> _PROBLEM REQUIREMENTS_: Every entry must be repeated exactly. Exclude all pictures.
--- DATA LISTING Enclosed Below ---
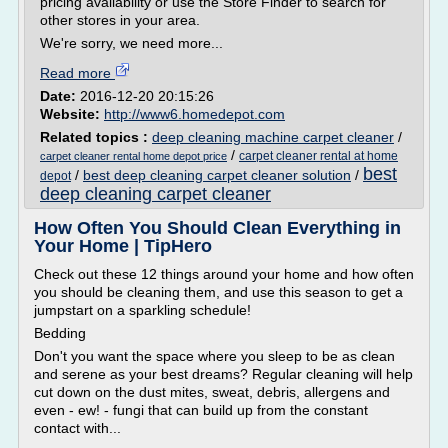
pricing availability or use the Store Finder to search for
other stores in your area.
We're sorry, we need more...
Read more
Date:
2016-12-20 20:15:26
Website:
http://www6.homedepot.com
Related topics :
deep cleaning machine carpet cleaner
/
/
carpet cleaner rental at home
carpet cleaner rental home depot price
best
/
best deep cleaning carpet cleaner solution
/
depot
deep cleaning carpet cleaner
How Often You Should Clean Everything in
Your Home | TipHero
Check out these 12 things around your home and how often
you should be cleaning them, and use this season to get a
jumpstart on a sparkling schedule!
Bedding
Don't you want the space where you sleep to be as clean
and serene as your best dreams? Regular cleaning will help
cut down on the dust mites, sweat, debris, allergens and
even - ew! - fungi that can build up from the constant
contact with...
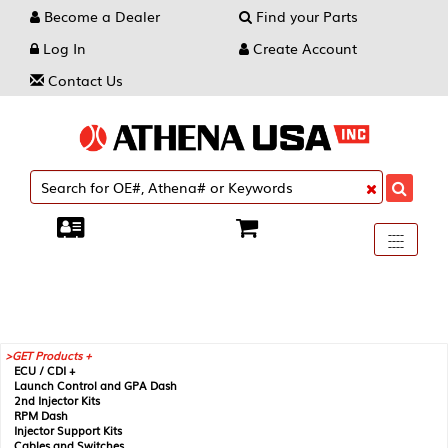
Become a Dealer
Find your Parts
Log In
Create Account
Contact Us
Toggle
----
----
----
navigati
GET Products +
ECU / CDI +
Launch Control and GPA Dash
2nd Injector Kits
RPM Dash
Injector Support Kits
Cables and Switches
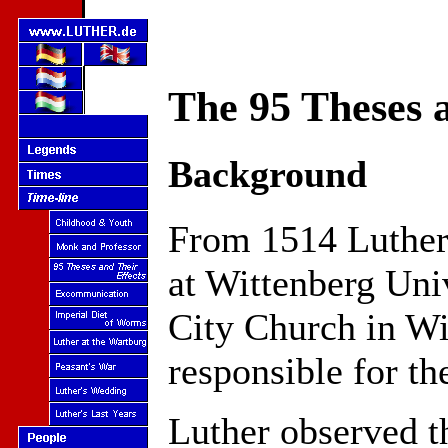
The 95 Theses a
Background
From 1514 Luther 
at Wittenberg Univ
City Church in Wi
responsible for the
Luther observed t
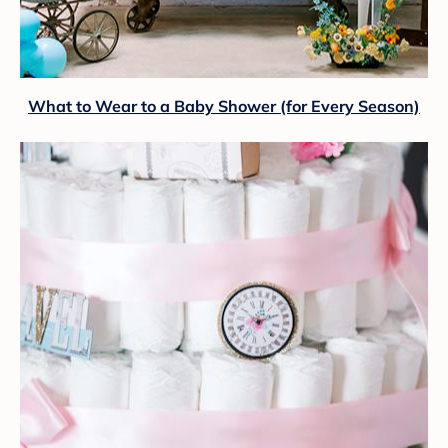
What to Wear to a Baby Shower (for Every Season)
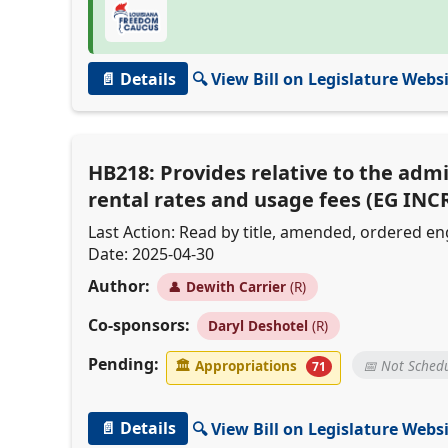
📄 Details
🔍 View Bill on Legislature Webs
HB218: Provides relative to the admi
rental rates and usage fees (EG INC
Last Action: Read by title, amended, ordered 
Date: 2025-04-30
Author:
👤
Dewith Carrier
(R)
Co-sponsors:
Daryl Deshotel
(R)
Pending:
🏛
Appropriations
📅 Not Sched
71
📄 Details
🔍 View Bill on Legislature Webs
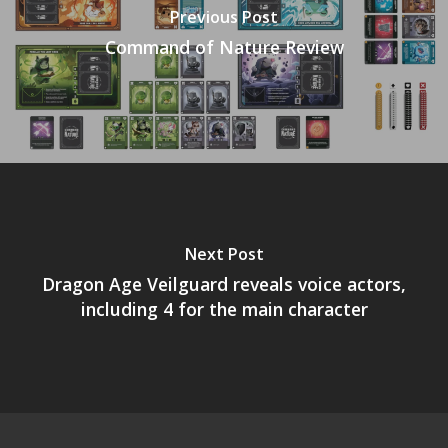
Previous Post
Command of Nature Review
Next Post
Dragon Age Veilguard reveals voice actors,
including 4 for the main character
--- End of Enclosed DATA LISTING ---
> _SOLVED EXERCISE_:
pricing availability or use the Store Finder to search for
other stores in your area.
We're sorry, we need more...
Read more
Date:
2016-12-20 20:15:26
Website:
http://www6.homedepot.com
Related topics :
deep cleaning machine carpet cleaner
/
/
carpet cleaner rental at home
carpet cleaner rental home depot price
best
/
best deep cleaning carpet cleaner solution
/
depot
deep cleaning carpet cleaner
How Often You Should Clean Everything in
Your Home | TipHero
Check out these 12 things around your home and how often
you should be cleaning them, and use this season to get a
jumpstart on a sparkling schedule!
Bedding
Don't you want the space where you sleep to be as clean
and serene as your best dreams? Regular cleaning will help
cut down on the dust mites, sweat, debris, allergens and
even - ew! - fungi that can build up from the constant
contact with...
Become a Dealer
Find your Parts
Log In
Create Account
Contact Us
Toggle
----
----
----
navigati
GET Products +
ECU / CDI +
Launch Control and GPA Dash
2nd Injector Kits
RPM Dash
Injector Support Kits
Cables and Switches
The 95 Theses a
Background
From 1514 Luther 
at Wittenberg Univ
City Church in Wi
responsible for the
Luther observed t
What to Wear to a Baby Shower (for Every Season)
📄 Details
🔍 View Bill on Legislature Webs
HB218: Provides relative to the admi
rental rates and usage fees (EG INC
Last Action: Read by title, amended, ordered 
Date: 2025-04-30
Author:
👤
Dewith Carrier
(R)
Co-sponsors:
Daryl Deshotel
(R)
Pending:
🏛
Appropriations
📅 Not Sched
71
📄 Details
🔍 View Bill on Legislature Webs
Previous Post
Command of Nature Review
Next Post
Dragon Age Veilguard reveals voice actors,
including 4 for the main character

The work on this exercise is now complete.